AAUW Sacramento’s second decade was an ominous one throughout the world. During the 1930s the worldwide economic depression deepened as millions of Americans lost their jobs and stood in line at soup kitchens or lived in camps. In Europe, Adolph Hitler was appointed Chancellor of Germany in 1933, assumed dictatorial powers, and started down a path toward world domination that culminated in World War II and the Jewish holocaust.

Many in the United States adopted an isolationist posture during the 1930s, determined to stay out of Europe’s problems. National AAUW’s advocacy reflected these views, like war neutrality and defense-only military programs. Yet it also promoted disarmament, world peace, the League of Nations and the World Court. Other issues National AAUW supported included education, consumer protection, federal employment based on merit as opposed to sex or marital status, and other issues affecting women and children.

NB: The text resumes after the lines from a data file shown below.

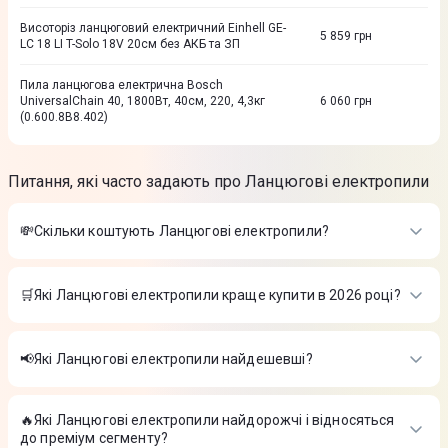
Висоторiз ланцюговий електричний Einhell GE-
5 859
грн
LC 18 LI T-Solo 18V 20см без АКБ та ЗП
Пила ланцюгова електрична Bosch
UniversalChain 40, 1800Вт, 40см, 220, 4,3кг
6 060
грн
(0.600.8B8.402)
Питання, які часто задають про Ланцюгові електропили
💸Скільки коштують Ланцюгові електропили?
Вартість товарів в категорії Ланцюгові електропили в
інтернет-магазині Цитрус
🛒Які Ланцюгові електропили краще купити в 2026 році?
Висоторiз ланцюговий електричний Einhell GC-EC 7520 T
Найкращі Ланцюгові електропили в 2026 році на думку
750Вт шина 20см (4501240)
-
4 294 ₴
інтернет-магазину Цитрус
Ланцюговий висоторiз Ryobi RPP750S, 750Вт, шина 20 см
📢Які Ланцюгові електропили найдешевші?
(5133002228)
-
6 199 ₴
Висоторiз ланцюговий електричний Einhell GC-EC 7520 T
Пила ланцюгова акумуляторна Einhell GE-LC 18 Li Solo 18В
На сьогодні найдешевші Ланцюгові електропили
750Вт шина 20см (4501240)
-
4 294 ₴
шина 25см (без АКБ та ЗП) 4501761
-
5 328 ₴
Ланцюговий висоторiз Ryobi RPP750S, 750Вт, шина 20 см
🔥Які Ланцюгові електропили найдорожчі і відносяться
Висоторiз ланцюговий електричний Einhell GC-EC 7520 T
(5133002228)
-
6 199 ₴
до преміум сегменту?
750Вт шина 20см (4501240)
-
4 294 ₴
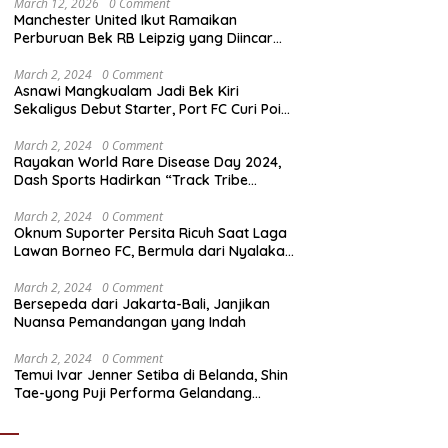
March 12, 2026
0 Comment
Manchester United Ikut Ramaikan
Perburuan Bek RB Leipzig yang Diincar
Liverpool dan Arsenal
March 2, 2024
0 Comment
Asnawi Mangkualam Jadi Bek Kiri
Sekaligus Debut Starter, Port FC Curi Poin
Penting di Kandang Khon Kaen United
March 2, 2024
0 Comment
Rayakan World Rare Disease Day 2024,
Dash Sports Hadirkan “Track Tribe
Showdown”
March 2, 2024
0 Comment
Oknum Suporter Persita Ricuh Saat Laga
Lawan Borneo FC, Bermula dari Nyalakan
Flare
March 2, 2024
0 Comment
Bersepeda dari Jakarta-Bali, Janjikan
Nuansa Pemandangan yang Indah
March 2, 2024
0 Comment
Temui Ivar Jenner Setiba di Belanda, Shin
Tae-yong Puji Performa Gelandang
Timnas Indonesia meski FC Utrecht Kalah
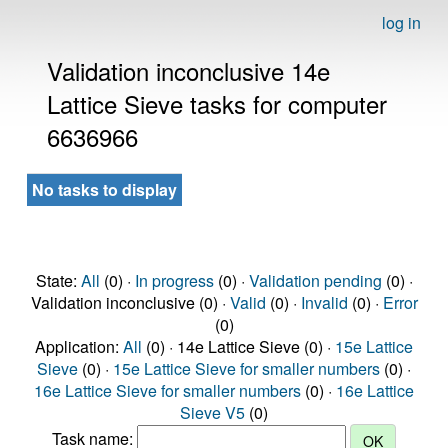
log in
Validation inconclusive 14e
Lattice Sieve tasks for computer
6636966
No tasks to display
State:
All
(0) ·
In progress
(0) ·
Validation pending
(0) ·
Validation inconclusive (0) ·
Valid
(0) ·
Invalid
(0) ·
Error
(0)
Application:
All
(0) · 14e Lattice Sieve (0) ·
15e Lattice
Sieve
(0) ·
15e Lattice Sieve for smaller numbers
(0) ·
16e Lattice Sieve for smaller numbers
(0) ·
16e Lattice
Sieve V5
(0)
Task name:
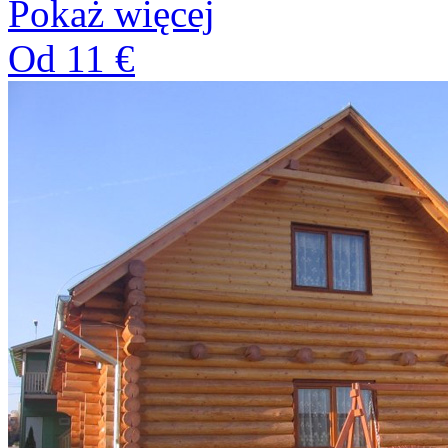
Pokaż więcej
Od 11 €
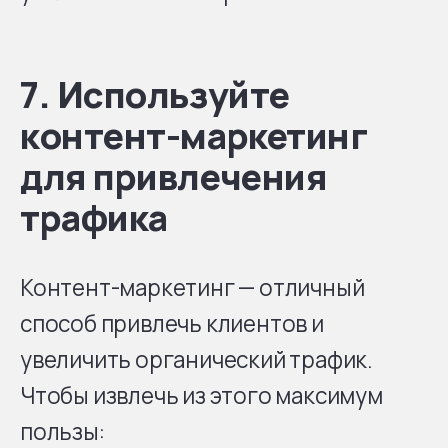
7. Используйте
контент-маркетинг
для привлечения
трафика
Контент-маркетинг — отличный
способ привлечь клиентов и
увеличить органический трафик.
Чтобы извлечь из этого максимум
пользы:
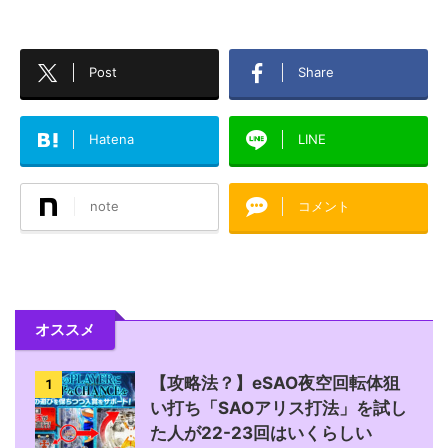
Post
Share
Hatena
LINE
note
コメント
オススメ
【攻略法？】eSAO夜空回転体狙
1
い打ち「SAOアリス打法」を試し
た人が22-23回はいくらしい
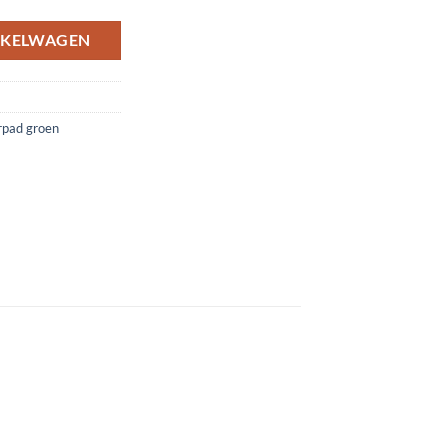
NKELWAGEN
rpad groen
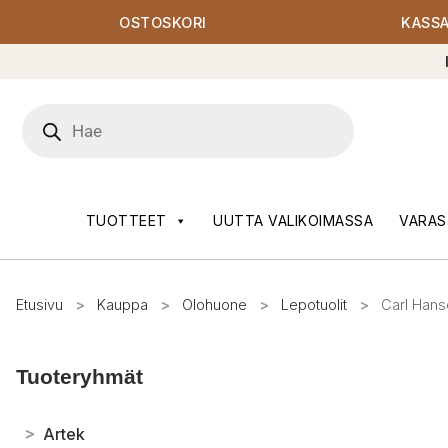
OSTOSKORI
KASS
Products
search
TUOTTEET
UUTTA VALIKOIMASSA
VARAS
Etusivu
>
Kauppa
>
Olohuone
>
Lepotuolit
>
Carl Hans
Tuoteryhmät
>
Artek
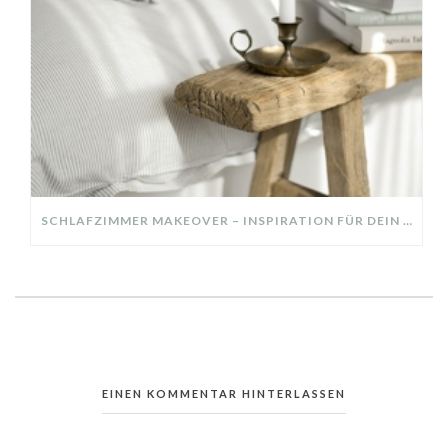
SCHLAFZIMMER MAKEOVER – INSPIRATION FÜR DEIN SCHLAFZIMMER: AUS ALT MACH NEU – HELL, GEMÜTLICH UND EINLADEND
EINEN KOMMENTAR HINTERLASSEN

National AAUW frequently asked branches to have members contact their Congressional representatives or the president in support of its positions, and our branch responded enthusiastically. Another priority was the establishment of a $1 million endowment for its fellowship program (later called Funds). Branches were expected to raise money to support this goal; Sacramento’s pledge was $2,000 in 1930.

The branch continued to grow during the 1930s. Total membership in May 1932 was 279; by March 1939, it had grown to 437. Many new sections were created: Drama, Social Studies, Music, South Pacific, Arts & Crafts and Recent Graduates. The number of book groups increased from 13 to 19.

The branch established a newsletter in 1934 and called it the AAUW Bulletin. Members gathered monthly for a luncheon, usually at the Senator Hotel. Meetings featured a speaker or a dramatic or artistic presentation. California Governor C.C. Young spoke at the April 1930 meeting about California’s state finances; 280 women attended, including representatives from other women’s groups (there were 99 in Sacramento!). The branch advocated for establishing a local dental clinic, supported Little House, a home for homeless teenage girls, and participated in other local activities like raising money for the Community Chest. In short, camaraderie, community spirit and increasing concern about world events marked the 1930s for AAUW Sacramento.